Industrial Waste-Derived Nanoparticles and Microspheres Can Be Potent Antimicrobial and Functional Ingredients

Rapeseed oilcake or press-cake is generated as bulk waste during oil extraction from oilseeds. Owing to its high protein content, further processing of oilcakes into vegetable protein generates large quantities of fibrous residue (“oil-and-protein” spent meal) as by-product, which currently has very limited practical utility. Here, we report hydrothermal carbonization of this industrial waste to convert it into carbon nanoparticles, bestowed with multitude of functionalities. We demonstrate that these nanoparticles can be assembled into micrometer-sized spheres when precipitated from water by acetone. These microspheres, with their added feature of hemocompatibility, can be potentially utilized as an encapsulation vehicle for the protection of thermolabile compounds (such as protein); however, the secondary and tertiary features of the protein were marginally perturbed by the encapsulation process. The synthesized carbon nanoparticle was found to be an effective biocidal agent, exhibiting bacterial cellular damage and complex formation with the bacterial plasmid (evident from ethidium bromide exclusion assay), which are critical for cell survival. The results show the ability to convert industrial biowaste into useful nanomaterials for use in food industries and also suggest new scalable and simple approaches to improve environmental sustainability in industrial processes.

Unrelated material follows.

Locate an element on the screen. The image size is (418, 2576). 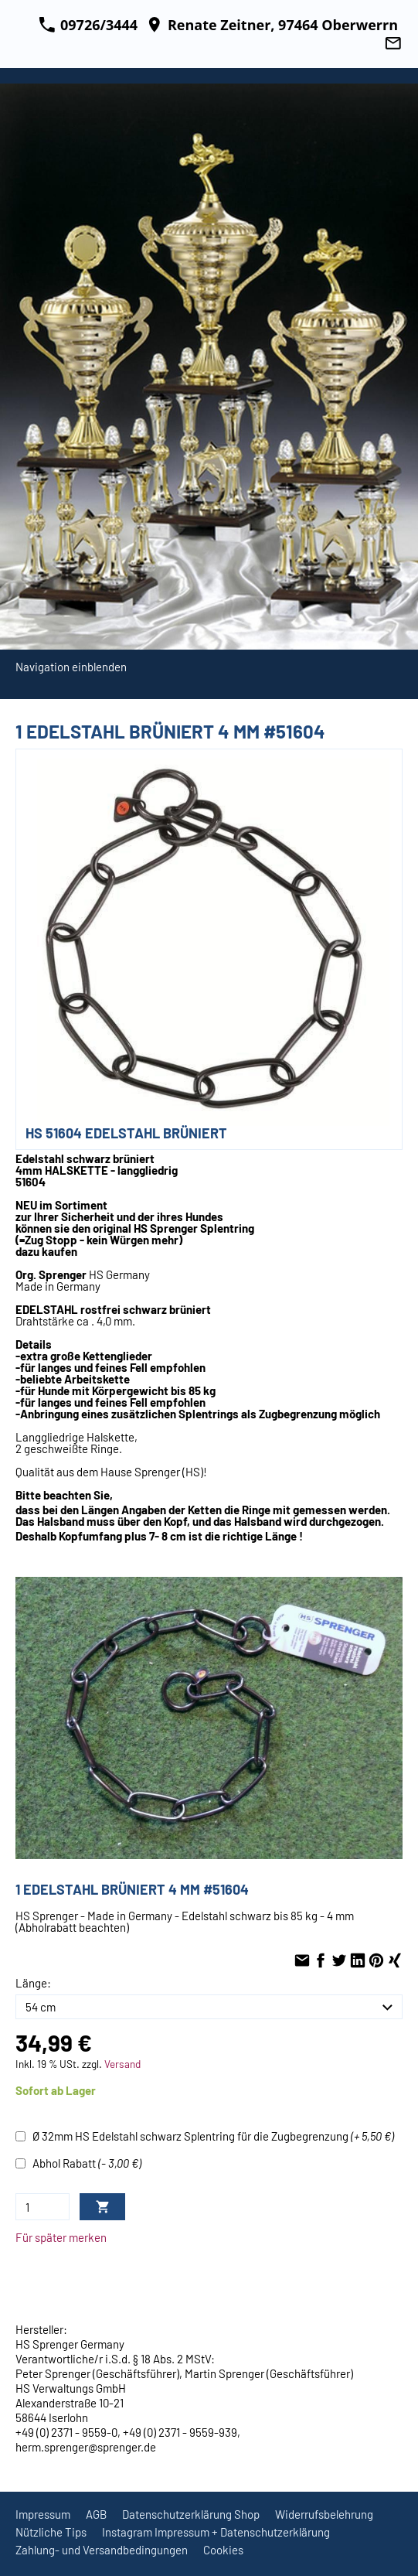
Versand is located at coordinates (122, 2063). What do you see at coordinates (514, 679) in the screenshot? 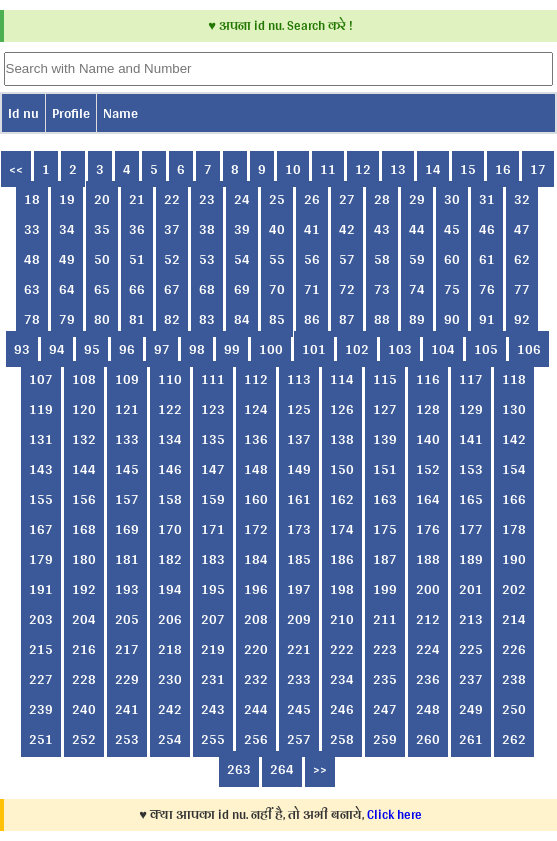
I see `238` at bounding box center [514, 679].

Physicochemical and functional properties of rapeseed protein isolate: influence of antinutrient removal with acidified organic solvents from rapeseed meal

The presence of antinutritional constituents in rapeseed protein products (RPI), such as polyphenols, phytates, allyl isothiocyanates, and glucosinolates, is a formidable constraint. The effect of antinutrient removal from rapeseed meal with an organic solvent mixture (methanol/acetone, 1:1 v/v, combined with an acid (hydrochloric, acetic, perchloric, trichloroacetic, phosphoric)) on the physicochemical and functional properties of RPI was investigated. The extraction resulted in a substantial reduction of antinutrients from RPI, especially polyphenols and phytates, with concomitant decreases in protein yield and solubility. Treatment harbored significant improvement in the degree of whiteness, which was highest in the perchloric acid case. Surface hydrophobicity and free sulfhydryl group of RPI changed considerably, with perchloric acid-treated samples showing higher values, whereas the disulfide content remarkably increased in trichloroacetic acid- and phosphoric acid-treated samples, signifying aggregation. Intrinsic emission fluorescence and FTIR spectra showed significant changes in proteins' tertiary and secondary conformations, and the changes were more pronounced in samples treated with higher concentrations of acids. No appreciable alteration appeared among the electrophoretic profiles of proteins from pristine meal and those treated with lower levels of acids. Interfacial surface properties of proteins were variably improved by the solvent extraction, whereas the converse was true for their extent of denaturation. The results suggest that the physicochemical and conformational properties of RPI are closely related to its functional properties.